由于过渡金属氮化物特殊的电学的、光学的、磁学的和催化的特性,在下一代电子学和光电子学已经显示出潜在应用价值。作为一种具有巨大潜力的过渡金属氮化物,氮化铜拥有和Cu(In,Ga)Se2半导体相似的耐缺陷特性和合适的可见光吸收特性,以及较低的功函数、自限制的表面氧化和缺陷迁移的稳定性,这使得氮化铜薄膜可以成为在太阳能电池和可见光探测器领域具有前景的耐缺陷光吸收材料。并且,Cu和N元素是环境友好型的丰富资源,原料易得,无需复杂的化学工艺流程,因此低成本的氮化铜材料在纳米电子学和光电子学上有着显著的优势。直到现在,许多的研究都集中于制备掺杂的氮化铜薄膜,并探索了其光存储、阻变存储、自旋电子学和催化剂等方面的应用。但是令人惊讶的是,尽管许多研究者发现了氮化铜薄膜优异的光学特性,基于氮化铜的光探测器并没有报道。
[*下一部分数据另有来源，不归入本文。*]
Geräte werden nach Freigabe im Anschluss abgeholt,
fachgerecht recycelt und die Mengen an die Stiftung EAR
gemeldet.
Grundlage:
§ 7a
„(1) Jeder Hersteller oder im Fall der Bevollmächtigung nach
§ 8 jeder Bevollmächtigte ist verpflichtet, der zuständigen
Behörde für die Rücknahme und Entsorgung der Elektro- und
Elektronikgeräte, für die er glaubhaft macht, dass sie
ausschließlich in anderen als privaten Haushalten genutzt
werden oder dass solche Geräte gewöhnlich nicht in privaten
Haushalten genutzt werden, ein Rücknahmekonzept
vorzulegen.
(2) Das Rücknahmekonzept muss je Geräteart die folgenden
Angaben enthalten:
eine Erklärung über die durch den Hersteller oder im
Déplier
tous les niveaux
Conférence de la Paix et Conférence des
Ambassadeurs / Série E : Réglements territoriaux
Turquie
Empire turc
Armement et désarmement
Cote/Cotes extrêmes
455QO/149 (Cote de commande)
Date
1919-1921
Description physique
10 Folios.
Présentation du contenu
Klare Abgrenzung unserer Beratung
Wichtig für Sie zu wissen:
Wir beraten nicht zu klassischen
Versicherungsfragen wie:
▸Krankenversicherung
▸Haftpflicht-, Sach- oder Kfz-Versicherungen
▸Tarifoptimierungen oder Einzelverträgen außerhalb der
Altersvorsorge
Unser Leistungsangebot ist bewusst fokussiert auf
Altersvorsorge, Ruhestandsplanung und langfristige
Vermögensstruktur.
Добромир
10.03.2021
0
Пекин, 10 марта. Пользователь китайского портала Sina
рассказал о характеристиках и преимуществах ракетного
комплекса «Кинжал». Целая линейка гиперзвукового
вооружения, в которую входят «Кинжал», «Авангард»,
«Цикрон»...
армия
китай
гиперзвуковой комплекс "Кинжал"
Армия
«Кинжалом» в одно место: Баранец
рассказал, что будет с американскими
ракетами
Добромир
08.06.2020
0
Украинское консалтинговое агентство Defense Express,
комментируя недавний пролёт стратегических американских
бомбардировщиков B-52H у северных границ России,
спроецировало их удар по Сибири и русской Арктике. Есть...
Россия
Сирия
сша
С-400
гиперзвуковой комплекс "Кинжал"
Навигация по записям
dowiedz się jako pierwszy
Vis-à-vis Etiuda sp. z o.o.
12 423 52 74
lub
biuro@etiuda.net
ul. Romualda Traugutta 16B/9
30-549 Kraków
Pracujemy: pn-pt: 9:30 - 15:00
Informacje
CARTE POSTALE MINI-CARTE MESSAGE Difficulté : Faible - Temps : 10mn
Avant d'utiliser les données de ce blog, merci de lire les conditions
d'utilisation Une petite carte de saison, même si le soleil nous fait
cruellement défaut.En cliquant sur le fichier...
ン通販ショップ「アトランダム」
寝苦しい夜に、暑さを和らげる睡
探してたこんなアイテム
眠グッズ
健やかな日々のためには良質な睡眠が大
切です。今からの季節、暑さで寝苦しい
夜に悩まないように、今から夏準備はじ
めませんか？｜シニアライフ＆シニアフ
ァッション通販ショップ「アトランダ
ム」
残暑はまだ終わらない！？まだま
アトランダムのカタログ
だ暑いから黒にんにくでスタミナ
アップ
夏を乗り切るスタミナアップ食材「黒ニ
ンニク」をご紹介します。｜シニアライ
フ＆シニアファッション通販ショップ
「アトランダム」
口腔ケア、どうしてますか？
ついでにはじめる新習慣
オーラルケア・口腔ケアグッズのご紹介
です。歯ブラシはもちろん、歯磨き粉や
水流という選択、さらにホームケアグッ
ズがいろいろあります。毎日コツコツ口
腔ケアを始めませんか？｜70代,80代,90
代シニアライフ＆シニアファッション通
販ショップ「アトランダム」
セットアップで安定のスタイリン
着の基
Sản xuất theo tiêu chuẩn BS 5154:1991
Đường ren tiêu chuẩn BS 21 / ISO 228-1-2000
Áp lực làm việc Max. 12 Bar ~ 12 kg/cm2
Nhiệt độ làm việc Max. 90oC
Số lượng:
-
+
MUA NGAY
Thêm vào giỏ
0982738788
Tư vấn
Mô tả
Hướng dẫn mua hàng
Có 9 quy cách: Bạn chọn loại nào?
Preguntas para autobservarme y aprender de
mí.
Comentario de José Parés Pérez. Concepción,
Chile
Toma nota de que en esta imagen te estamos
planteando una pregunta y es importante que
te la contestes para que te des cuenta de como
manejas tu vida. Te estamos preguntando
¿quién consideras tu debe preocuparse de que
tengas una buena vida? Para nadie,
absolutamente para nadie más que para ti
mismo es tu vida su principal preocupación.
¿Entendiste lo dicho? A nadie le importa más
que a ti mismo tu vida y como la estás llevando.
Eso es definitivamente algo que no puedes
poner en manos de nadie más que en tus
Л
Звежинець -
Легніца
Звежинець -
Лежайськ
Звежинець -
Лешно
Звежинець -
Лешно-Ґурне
本发明提供了一种基于氮化铜薄膜的可见光探测器及其制备方法,所述可见光充分体现了氮化铜的光电特性,且制备方法简单,原料和工业成本低,可批量生产等优点。
发明内容
鉴于现有技术中存在上述技术问题,本发明提供一种基于锰掺杂氮化铜薄膜的可见光探测器及其制备方法。锰掺杂氮化铜薄膜在外加电压作用下,在可见光照射与暗态下的电流大小不同且易于分辨,暗态电流变化到光照电流以及光照电流恢复到暗态电流的反应时间极短,灵敏度高,并且可以多次重复此性能,尤其适合用于可见光探测器。
本发明采用的技术方案如下所述:
本发明所述的基于锰掺杂氮化铜薄膜的可见光探测器的基本结构主要分为四层,依次包括衬底、底电极、可见光吸收层和顶电极;其中,所述可见光吸收层为锰掺杂氮化铜薄膜。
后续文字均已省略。